Dr Bruce Grossinger: How Proper Eating Can Prevent Poor Brain Activity

A lot of you are surely looking for ways to improve your brain health. This is because, as you age, your brain will begin to lose function, which results in different issues – from memory loss to cognitive decline. However, Dr Bruce Grossinger believes that there’s one simple thing you can do to maintain brain health as you age: eat healthy!

Healthy Fats

First of all, your brain is mainly made up of 60% fat, and it needs healthy fats as a reliable energy source to function correctly. Omega-3 fatty acids, which are usually found in fish, nuts, and seeds are very helpful for your better brain health as well.

Omega-3 Fatty Acids

Omega-3 fatty acids are primarily found in fish, nuts, and seeds. They’re so essential for your brain functioning, and can also help with common mental health conditions like depression and anxiety.

These are known to be anti-inflammatory, which means they can help prevent or at least reduce the symptoms of common chronic diseases like heart disease, diabetes, and arthritis.

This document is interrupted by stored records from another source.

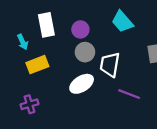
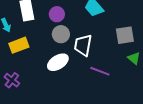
purple cross: (29, 104) -> (12, 80), turned -35

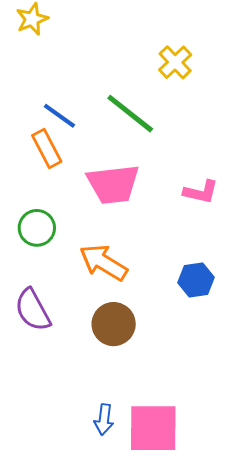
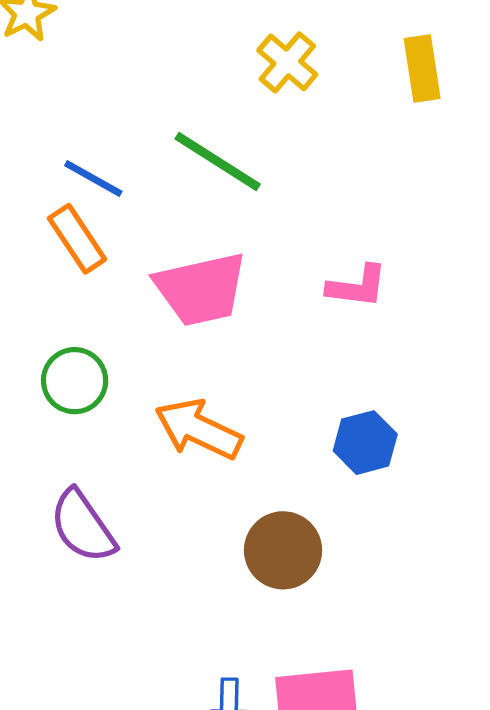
brown circle: (114, 324) -> (283, 550), moved

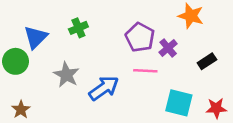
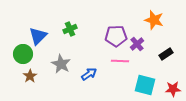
purple pentagon: (140, 37) -> (116, 36), turned -30
blue arrow: (104, 88) -> (89, 74), size x0.7
brown star: (21, 110) -> (30, 76), moved

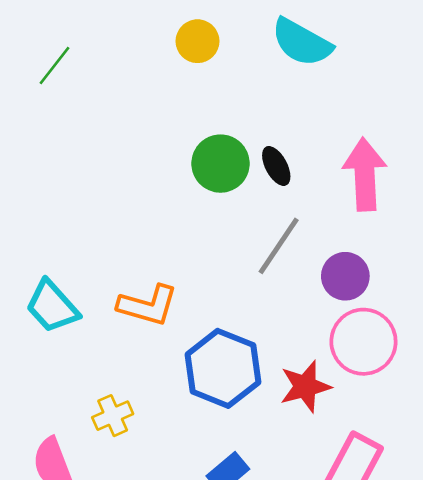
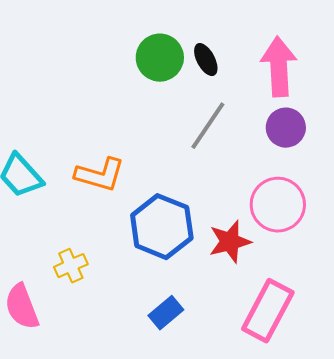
purple circle: (345, 276) -> (286, 128), moved

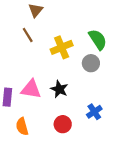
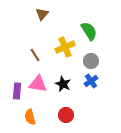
brown line: (28, 35) -> (35, 55), moved
green semicircle: (98, 40) -> (89, 31), moved
blue cross: (94, 112) -> (91, 81), moved

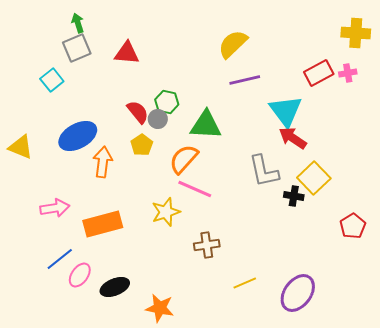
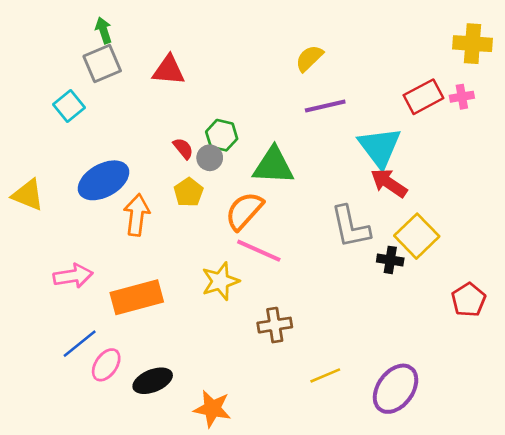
yellow semicircle: (233, 44) -> (309, 58), size x0.7
red semicircle: (138, 112) -> (183, 148), size x0.7

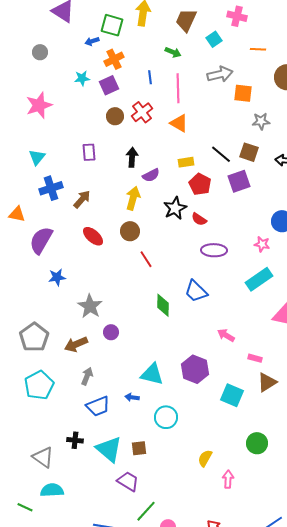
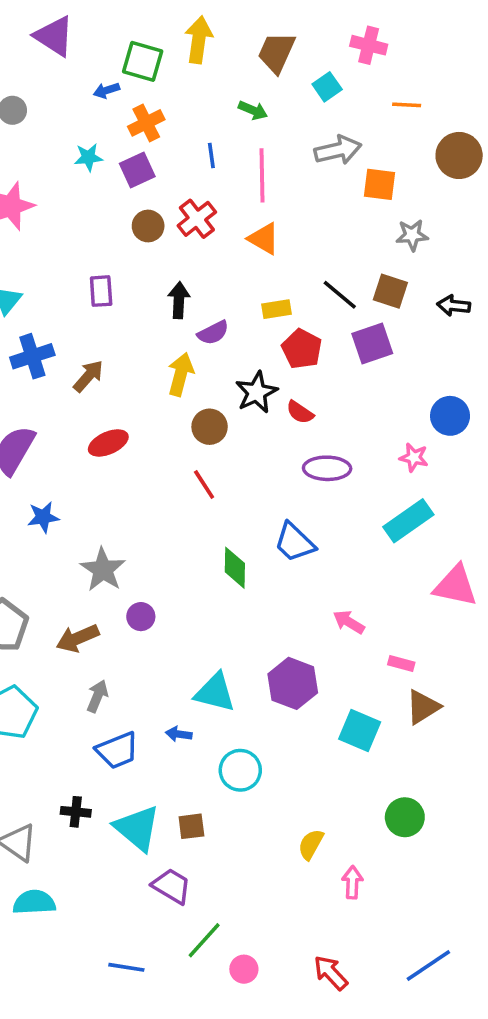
brown circle: (130, 231) -> (210, 427), moved
red ellipse: (93, 236) -> (108, 443), turned -65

Omega-3s are good for your heart, and it’s because they can lower your triglycerides (a type of fat) in the bloodstream, all while raising your HDL cholesterol (“good” cholesterol).

Magnesium

Magnesium supports the health of your muscles, bones, and teeth, as well as keeping your blood pressure levels stable. Aside from that, magnesium also plays a role in converting food into energy. A study published in the Journal of Nutrition just found that people who regularly ate more magnesium-rich foods had better scores on memory tests, compared to those who consumed less magnesium.

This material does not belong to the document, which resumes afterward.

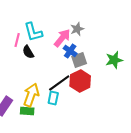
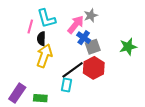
black semicircle: (28, 52) -> (41, 39), turned 32
yellow arrow: (31, 95) -> (44, 56), moved

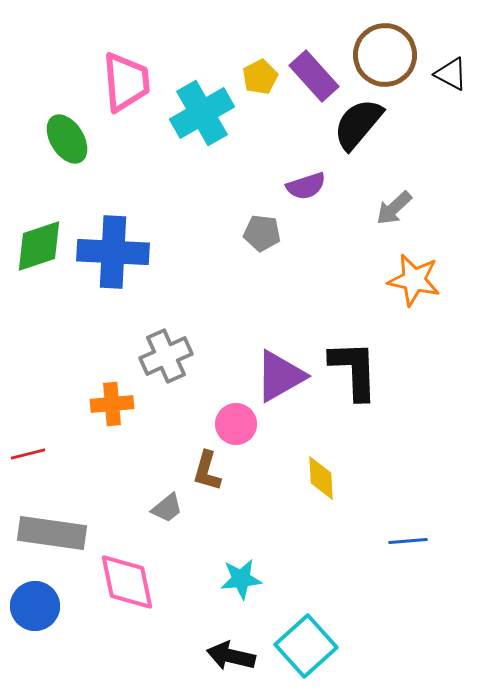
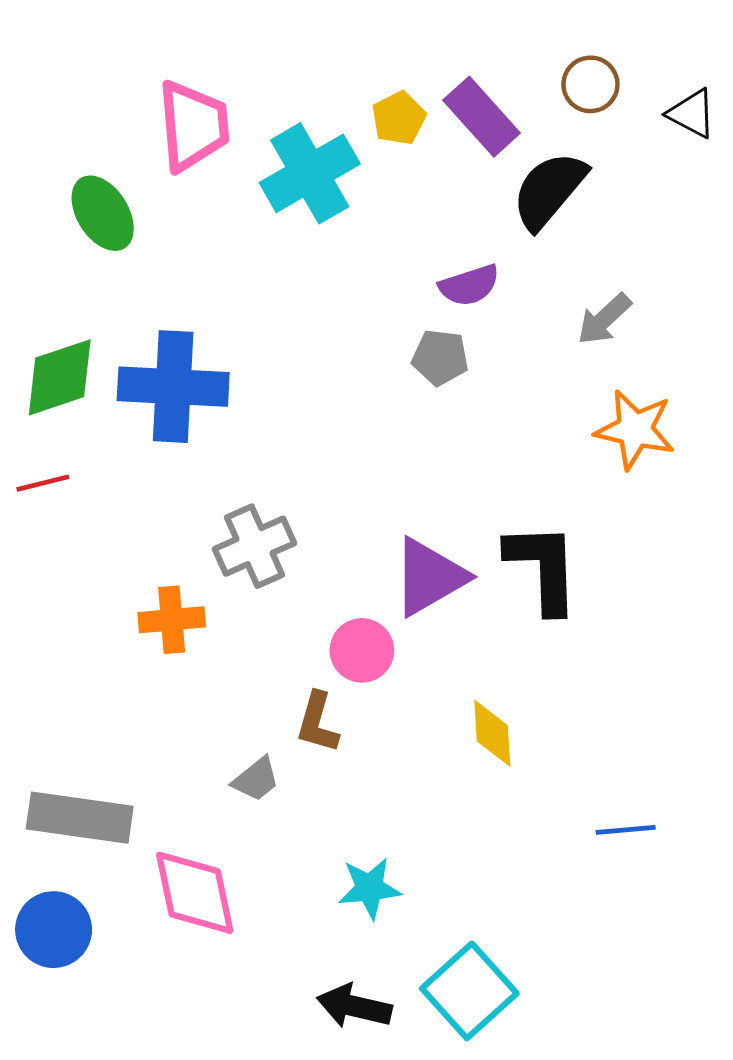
brown circle: (385, 55) -> (590, 84), size x0.6
gray pentagon: (262, 233) -> (440, 357), moved
red line: (28, 454) -> (43, 483), moved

For nutritional reference, the recommended daily intake for magnesium is around 300mg per day, if taken by men aged 19-30 years old. For women of the same age bracket, that would be 420mg per day. But for those aged 31 and above, that would be 400mg for men and 310mg for women.

Biotin

Biotin plays an important role in your body’s energy production by helping to convert food into glucose (sugar), which then fuels your body’s cells. Deficiency in this nutrient can cause fatigue, weakness, sores on the skin or mouth, loss of appetite, and dry hair.

To boost your body’s biotin, regularly consume certain foods such as liver, eggs, whole grains like brown rice and wheat germ, nuts like peanuts and almonds, and leafy green vegetables like spinach or kale.

Iron

Iron helps in the formation of hemoglobin, which will then carry oxygen in your blood. Your body needs enough iron to make red blood cells – otherwise, you can become anemic, and may experience symptoms like fatigue or weakness.

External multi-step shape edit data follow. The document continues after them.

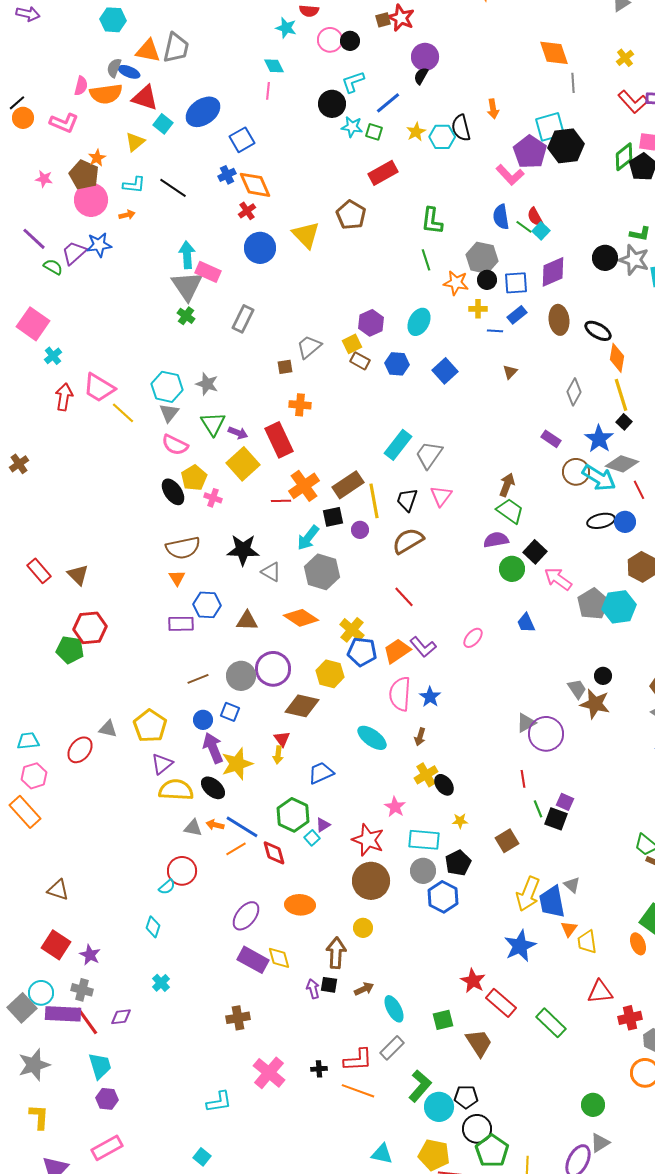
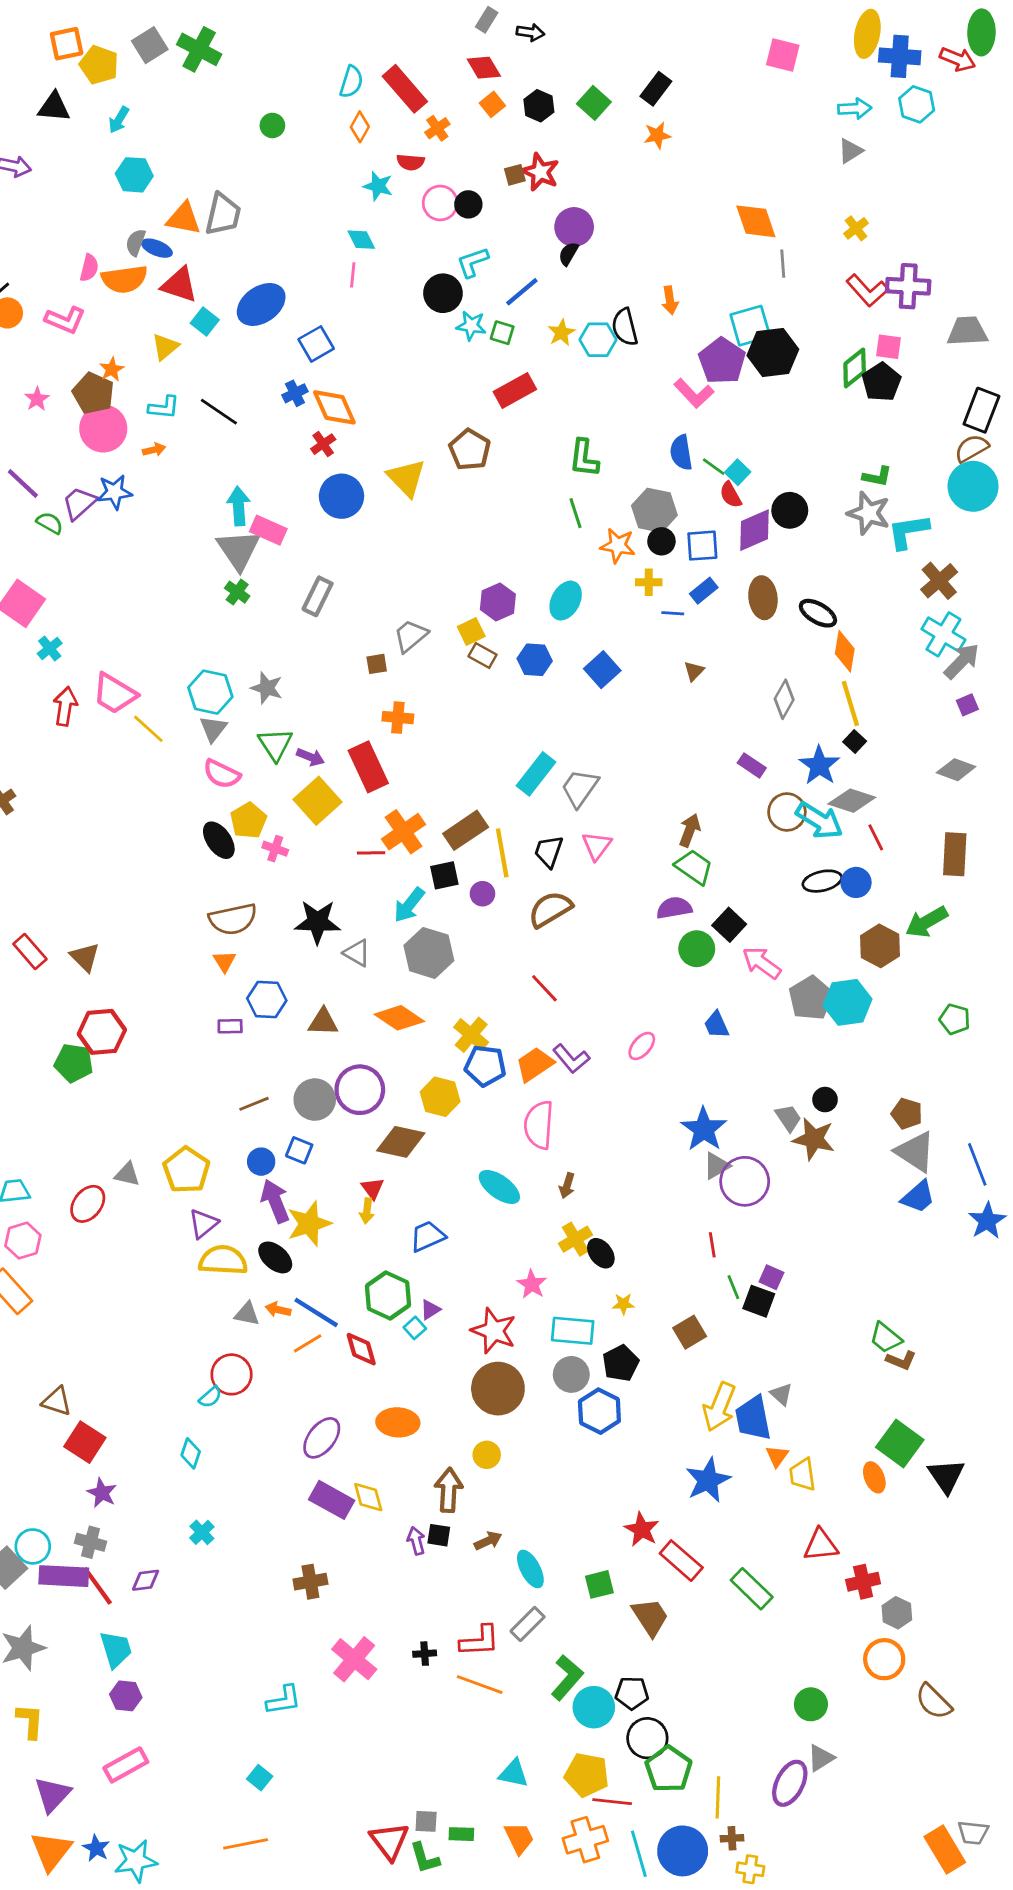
pink star: (44, 179) -> (37, 399), turned 30
red semicircle: (535, 217) -> (731, 495), moved
black circle: (605, 258) -> (790, 510), moved
purple rectangle: (181, 624) -> (230, 1026), size x0.7
blue star: (430, 697) -> (704, 1129), moved, size x1.5
red square: (56, 945) -> (85, 1442), moved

If you are an adult, the recommended daily intake of iron is 18 mg per day, though this amount can vary from one person to another. Dr Bruce Grossinger states that it’s easy to get this nutrient, though: just eat plenty of foods high in iron (like spinach), take the best iron supplement if necessary, and avoid taking antacids with your meals (since these decrease absorption).

Zinc

Zinc deficiency can cause memory loss and depression, and it’s also thought to play a role in Alzheimer’s disease. This is found in meat, poultry, seafood and eggs, dairy products, nuts, and seeds, whole grains including oats (the best source), legumes such as beans or lentils, and fortified cereals like those made by popular oatmeal companies, which include extra B vitamins (B6 & B12).